→ Instructions for the task
Copy out every line of the records where the string "India" occurs.

(Records contained in a dataset)
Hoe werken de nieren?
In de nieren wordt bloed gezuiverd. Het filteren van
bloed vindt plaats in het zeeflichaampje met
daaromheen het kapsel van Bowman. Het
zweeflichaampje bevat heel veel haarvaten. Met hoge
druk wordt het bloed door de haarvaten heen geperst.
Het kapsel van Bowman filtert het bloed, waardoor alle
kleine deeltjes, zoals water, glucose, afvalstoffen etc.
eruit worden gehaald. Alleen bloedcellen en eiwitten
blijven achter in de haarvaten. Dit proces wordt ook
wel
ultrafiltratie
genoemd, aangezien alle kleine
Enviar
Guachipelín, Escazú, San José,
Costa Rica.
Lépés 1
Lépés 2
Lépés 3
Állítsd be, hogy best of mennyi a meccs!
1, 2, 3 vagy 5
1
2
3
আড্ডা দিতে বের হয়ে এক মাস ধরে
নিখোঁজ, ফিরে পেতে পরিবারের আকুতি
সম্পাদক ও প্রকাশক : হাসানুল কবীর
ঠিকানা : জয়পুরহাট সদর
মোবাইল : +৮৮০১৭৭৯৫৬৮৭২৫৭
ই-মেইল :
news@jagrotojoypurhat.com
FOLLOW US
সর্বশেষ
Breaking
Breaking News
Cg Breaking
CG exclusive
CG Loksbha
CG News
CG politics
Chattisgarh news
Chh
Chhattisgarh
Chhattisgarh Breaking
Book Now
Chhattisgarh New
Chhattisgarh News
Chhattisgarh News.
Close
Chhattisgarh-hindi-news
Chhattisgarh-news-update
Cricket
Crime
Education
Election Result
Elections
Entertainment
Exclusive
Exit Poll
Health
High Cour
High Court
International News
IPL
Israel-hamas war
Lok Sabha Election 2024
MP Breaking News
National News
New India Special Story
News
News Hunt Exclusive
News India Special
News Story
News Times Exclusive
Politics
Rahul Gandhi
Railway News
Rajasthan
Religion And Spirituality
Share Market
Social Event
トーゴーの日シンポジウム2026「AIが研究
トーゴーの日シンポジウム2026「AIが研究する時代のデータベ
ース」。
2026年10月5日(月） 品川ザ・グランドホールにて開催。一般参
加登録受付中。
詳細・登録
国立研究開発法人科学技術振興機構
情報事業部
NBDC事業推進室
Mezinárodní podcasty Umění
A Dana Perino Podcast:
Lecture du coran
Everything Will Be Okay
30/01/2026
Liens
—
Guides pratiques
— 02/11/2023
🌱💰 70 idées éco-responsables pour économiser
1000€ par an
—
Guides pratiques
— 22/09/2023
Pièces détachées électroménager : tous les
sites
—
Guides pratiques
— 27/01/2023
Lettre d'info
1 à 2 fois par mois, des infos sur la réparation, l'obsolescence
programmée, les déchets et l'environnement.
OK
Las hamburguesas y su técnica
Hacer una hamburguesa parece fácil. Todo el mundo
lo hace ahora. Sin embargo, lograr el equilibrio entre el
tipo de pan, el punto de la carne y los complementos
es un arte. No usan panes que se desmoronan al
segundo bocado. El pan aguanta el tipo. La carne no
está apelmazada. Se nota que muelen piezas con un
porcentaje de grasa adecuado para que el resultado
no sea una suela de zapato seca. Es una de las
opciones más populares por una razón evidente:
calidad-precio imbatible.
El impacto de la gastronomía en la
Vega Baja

→ Task solution
New India Special Story
News India Special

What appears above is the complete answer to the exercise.